■ **PROBLEM DESCRIPTION**
Please repeat the entries word for word and keep the images out.

■ **DATA FOR THIS TASK**
■ ■ ■ ■
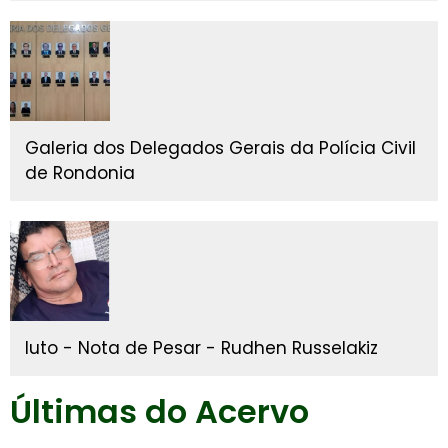
Galeria dos Delegados Gerais da Polícia Civil
de Rondonia
luto - Nota de Pesar - Rudhen Russelakiz
Últimas do Acervo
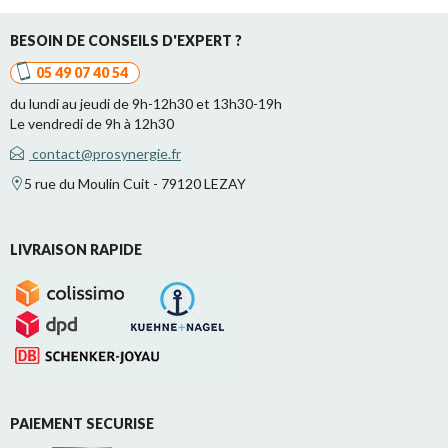
BESOIN DE CONSEILS D'EXPERT ?
05 49 07 40 54
du lundi au jeudi de 9h-12h30 et 13h30-19h
Le vendredi de 9h à 12h30
contact@prosynergie.fr
5 rue du Moulin Cuit - 79120 LEZAY
LIVRAISON RAPIDE
PAIEMENT SECURISE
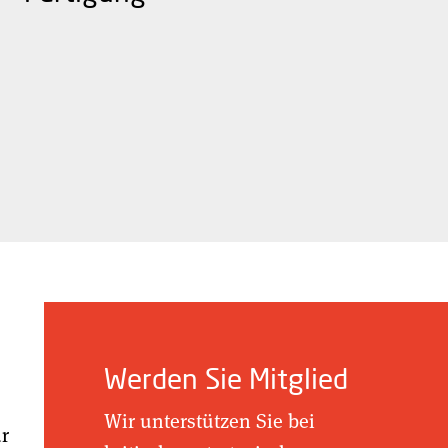
Werden Sie Mitglied
Wir unterstützen Sie bei
ür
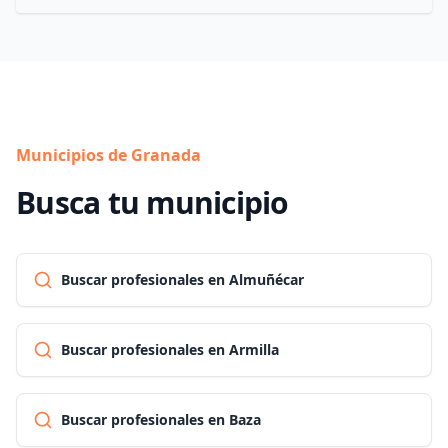
Municipios de Granada
Busca tu municipio
Buscar profesionales en Almuñécar
Buscar profesionales en Armilla
Buscar profesionales en Baza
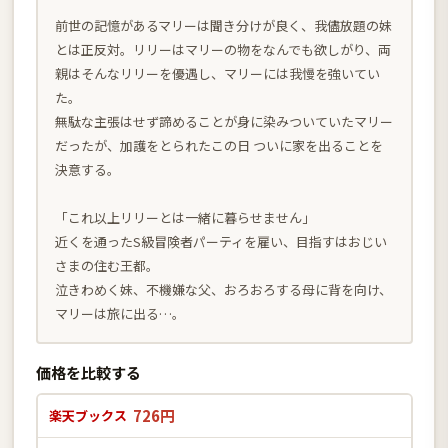
前世の記憶があるマリーは聞き分けが良く、我儘放題の妹
とは正反対。リリーはマリーの物をなんでも欲しがり、両
親はそんなリリーを優遇し、マリーには我慢を強いてい
た。
無駄な主張はせず諦めることが身に染みついていたマリー
だったが、加護をとられたこの日 ついに家を出ることを
決意する。
「これ以上リリーとは一緒に暮らせません」
近くを通ったS級冒険者パーティを雇い、目指すはおじい
さまの住む王都。
泣きわめく妹、不機嫌な父、おろおろする母に背を向け、
マリーは旅に出る…。
価格を比較する
726円
楽天ブックス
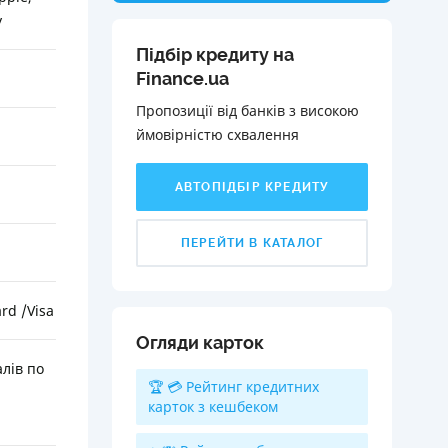
y
Підбір кредиту на
Finance.ua
Пропозиції від банків з високою
ймовірністю схвалення️
АВТОПІДБІР КРЕДИТУ
ПЕРЕЙТИ В КАТАЛОГ
rd /Visa
Огляди карток
алів по
🏆 💳 Рейтинг кредитних
карток з кешбеком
■ ■ ■ ■
■ **RESPONSE**
Galeria dos Delegados Gerais da Polícia Civil
de Rondonia
luto - Nota de Pesar - Rudhen Russelakiz
Últimas do Acervo
BESOIN DE CONSEILS D'EXPERT ?
05 49 07 40 54
du lundi au jeudi de 9h-12h30 et 13h30-19h
Le vendredi de 9h à 12h30
contact@prosynergie.fr
5 rue du Moulin Cuit - 79120 LEZAY
LIVRAISON RAPIDE
PAIEMENT SECURISE
Werden Sie Mitglied
Wir unterstützen Sie bei
ür
Municipios de Granada
Busca tu municipio
Buscar profesionales en Almuñécar
Buscar profesionales en Armilla
Buscar profesionales en Baza
前世の記憶があるマリーは聞き分けが良く、我儘放題の妹
とは正反対。リリーはマリーの物をなんでも欲しがり、両
親はそんなリリーを優遇し、マリーには我慢を強いてい
た。
無駄な主張はせず諦めることが身に染みついていたマリー
だったが、加護をとられたこの日 ついに家を出ることを
決意する。
「これ以上リリーとは一緒に暮らせません」
近くを通ったS級冒険者パーティを雇い、目指すはおじい
さまの住む王都。
泣きわめく妹、不機嫌な父、おろおろする母に背を向け、
マリーは旅に出る…。
価格を比較する
726円
楽天ブックス
y
Підбір кредиту на
Finance.ua
Пропозиції від банків з високою
ймовірністю схвалення️
АВТОПІДБІР КРЕДИТУ
ПЕРЕЙТИ В КАТАЛОГ
rd /Visa
Огляди карток
алів по
🏆 💳 Рейтинг кредитних
карток з кешбеком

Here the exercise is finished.